The listing below holds a line with "情報システム管理者 (677, 27)" and a later line with "日本語 (795, 26)". Write out those two lines and every line between them, exactly, and nothing else.

----- SOURCE DATA -----

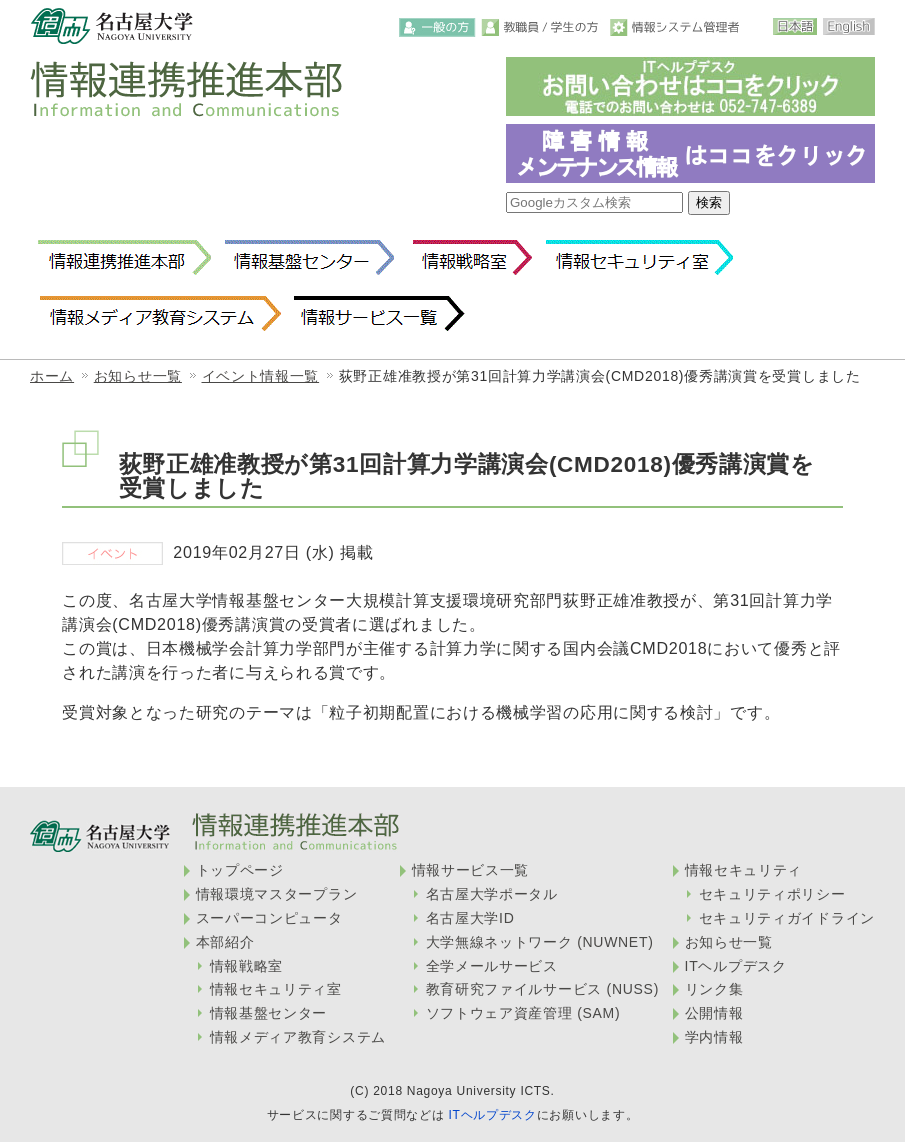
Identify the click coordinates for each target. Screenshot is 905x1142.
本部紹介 (225, 942)
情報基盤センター (309, 258)
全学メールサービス (492, 966)
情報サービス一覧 (379, 314)
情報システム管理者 (677, 27)
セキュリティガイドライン (787, 918)
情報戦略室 (469, 258)
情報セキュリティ (744, 870)
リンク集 (714, 989)
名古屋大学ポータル (492, 894)
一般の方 (437, 27)
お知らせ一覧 (138, 376)
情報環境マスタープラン (277, 894)
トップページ (240, 870)
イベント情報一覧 (261, 376)
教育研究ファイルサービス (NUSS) (542, 989)
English (848, 26)
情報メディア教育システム (159, 314)
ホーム (52, 376)
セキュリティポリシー (772, 894)
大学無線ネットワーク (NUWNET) (540, 942)
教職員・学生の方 (543, 27)
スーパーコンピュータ (269, 918)
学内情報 (714, 1037)
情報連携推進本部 (124, 258)
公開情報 (714, 1013)
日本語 (795, 26)
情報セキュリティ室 (639, 258)
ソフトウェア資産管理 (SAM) (523, 1013)
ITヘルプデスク (736, 966)
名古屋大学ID (470, 918)
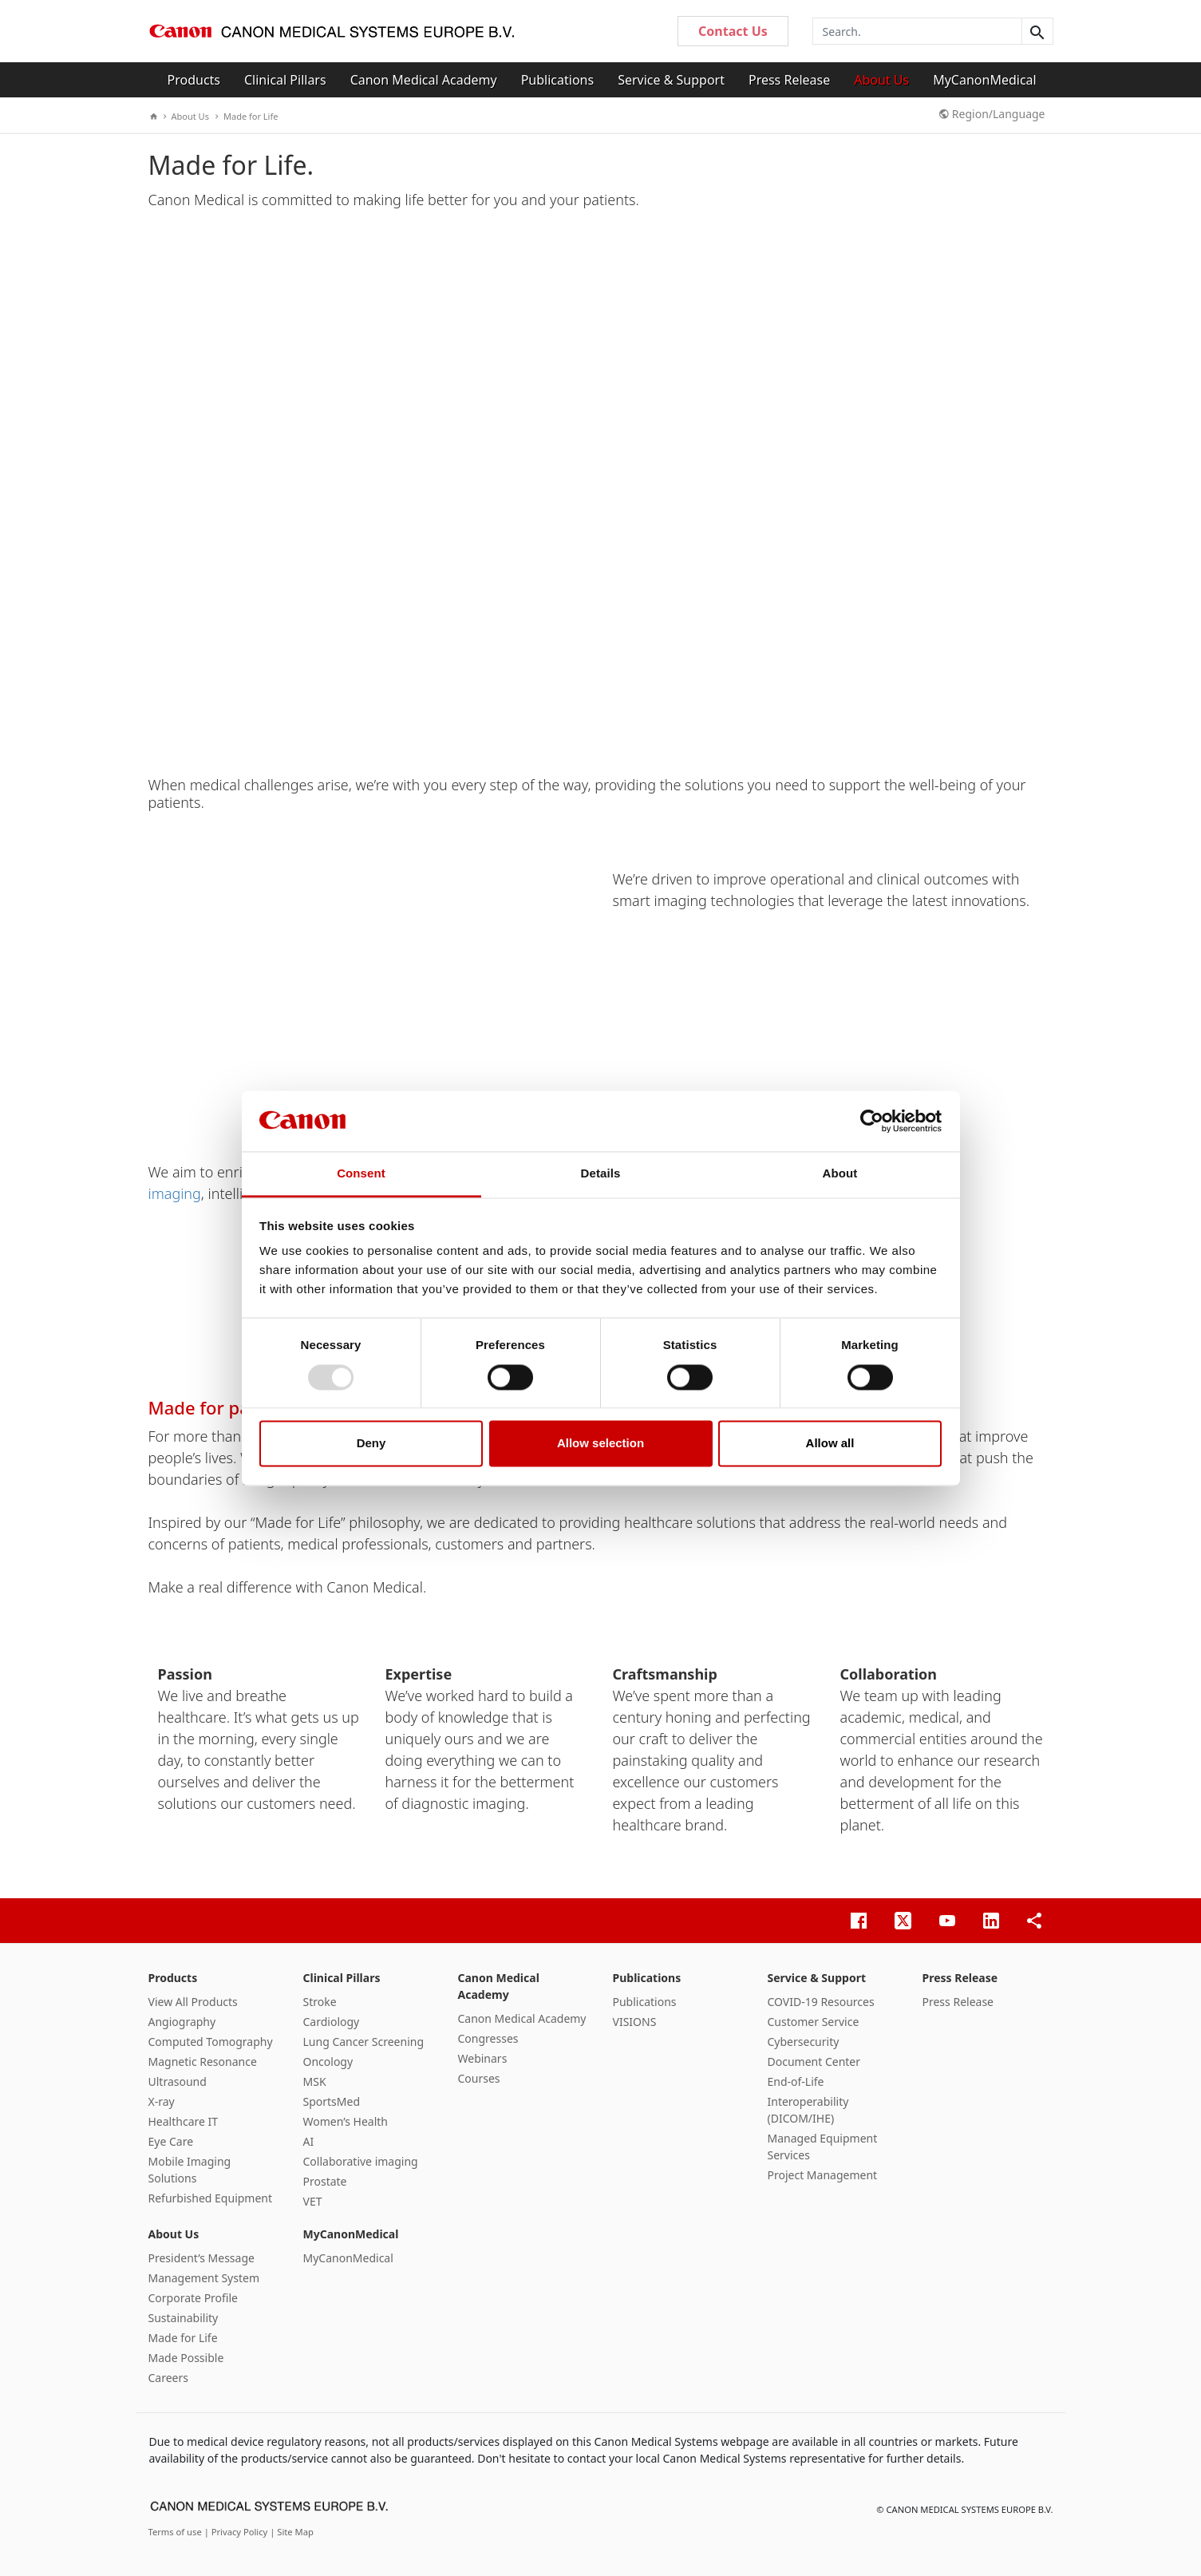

-----

| TASK OUTPUT |
情報システム管理者 (677, 27)
セキュリティガイドライン (787, 918)
情報戦略室 (469, 258)
情報セキュリティ (744, 870)
リンク集 (714, 989)
名古屋大学ポータル (492, 894)
一般の方 (437, 27)
お知らせ一覧 (138, 376)
情報環境マスタープラン (277, 894)
トップページ (240, 870)
イベント情報一覧 (261, 376)
教育研究ファイルサービス (NUSS) (542, 989)
English (848, 26)
情報メディア教育システム (159, 314)
ホーム (52, 376)
セキュリティポリシー (772, 894)
大学無線ネットワーク (NUWNET) (540, 942)
教職員・学生の方 (543, 27)
スーパーコンピュータ (269, 918)
学内情報 (714, 1037)
情報連携推進本部 (124, 258)
公開情報 (714, 1013)
日本語 (795, 26)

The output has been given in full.